TASK:
Restate word for word the lines beginning with the one that contains "Gasfitería - Fosas y estanques" and ending at the bottom of the records below, both included.

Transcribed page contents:
▽

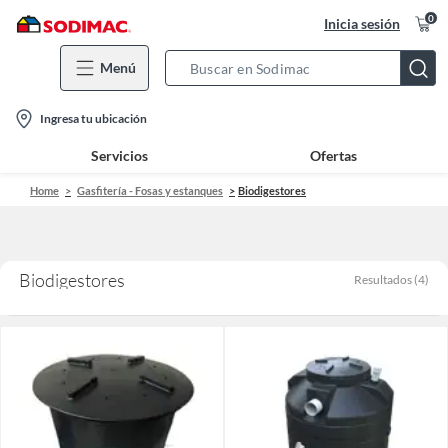
0
Inicia sesión
Menú
Search
Bar
location-
Ingresa tu ubicación
icon
Servicios
Ofertas
Home
Gasfitería - Fosas y estanques
Biodigestores
Biodigestores
Resultados
(
4
)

△

THE ANSWER:
Gasfitería - Fosas y estanques
Biodigestores
Biodigestores
Resultados
(
4
)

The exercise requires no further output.